Optimal way to render PSSM shadowed scene?

sebbbi

Veteran
We are using Parallel Split Shadow Maps / Cascading Shadow maps in our new game, and I was pondering about the most optimal way to sample the shadowmap(s). I have read about using stencil, depth bounds, etc to speed up the process and multipass the scene (one depth region at time). But multipassing the scene costs performance, so I personally implemented PSSM like this:

1. I create a single depth texture to hold all of my 3 PSSM textures (3072x1024)
2. I render each 1024x1024 view cone partition to the same texture (shifting viewport or resolve position accordingly)
3. Instead of scaling the shadow map projection matrices to generate [0,1] range like in normal shadow mapping (or when using multiple textures on PSSM), I scale the x of the view cone partitions to [0,1/3], [1/3,2/3] and [2/3,1] range.

My pixel shader is like this (pseudo code):

Code:
float shadowDepthIndex = saturate(log(psIn.posVS.z*0.1)*0.5)*2;
float4 posSM = psIn.posPSSM[shadowDepthIndex];
float3 texSM = posSM.xyz / posSM.w;
float lightZ = tex2D(shadowMapSampler, texSM.xy).x;
float lightMul = (lightZ <= texSM.z);

With this setup I only have to sample one depth map texel per rendered pixel, and there is no need for dynamic branching. I am still a bit concerned about texture cache usage of this method, as the texture coordinates can vary a bit between adjacent pixels. However usually a single rendered object is inside a single viewport depth partition, and most of the sampled texels are from the same view partition.

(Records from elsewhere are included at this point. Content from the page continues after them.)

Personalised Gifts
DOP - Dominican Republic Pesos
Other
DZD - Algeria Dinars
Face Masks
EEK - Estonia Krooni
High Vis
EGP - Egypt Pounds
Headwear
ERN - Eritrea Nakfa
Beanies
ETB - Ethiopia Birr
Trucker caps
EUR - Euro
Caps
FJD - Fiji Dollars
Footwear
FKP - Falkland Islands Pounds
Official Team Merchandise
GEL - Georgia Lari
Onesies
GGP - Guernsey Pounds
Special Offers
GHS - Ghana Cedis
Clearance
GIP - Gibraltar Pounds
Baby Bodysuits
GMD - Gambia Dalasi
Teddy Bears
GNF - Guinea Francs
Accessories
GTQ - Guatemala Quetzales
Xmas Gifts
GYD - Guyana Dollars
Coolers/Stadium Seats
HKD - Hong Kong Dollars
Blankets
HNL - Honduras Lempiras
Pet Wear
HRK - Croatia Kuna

Is this a good way to implement the PSSM texture sampling?

(Currently the shadowmap is stored on R16 (fixed point) texture, but this might change in the future as I implement support for better soft shadow technique.)
 
Sounds like quite a nice way to implement things, possibly similar to what a few other developers are doing on the next-gen consoles. I think the degree to which the cache would be thrashed would vary greatly depending on the material you are using (and how many textures that it samples).

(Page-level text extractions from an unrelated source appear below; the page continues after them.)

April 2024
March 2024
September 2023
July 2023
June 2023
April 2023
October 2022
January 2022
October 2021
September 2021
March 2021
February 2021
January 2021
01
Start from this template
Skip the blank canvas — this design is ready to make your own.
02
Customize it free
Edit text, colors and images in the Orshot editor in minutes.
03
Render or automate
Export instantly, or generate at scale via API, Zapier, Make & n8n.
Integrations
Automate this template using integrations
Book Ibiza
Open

Have you tried implementing one of the other (more standard) sampling methods and simply profiling? :) It's difficult to say which would be better with actually measuring, but the gut feeling is sampling from 1 texture albeit a large texture is always going to be better than sampling from any of 3 different, albeit smaller ones depending on a dynamic branch, in some hardware it's possible that all 3 textures would actually be sampled anyway with the results being discarded depending on the results of the branch (please correct me if this is not the case).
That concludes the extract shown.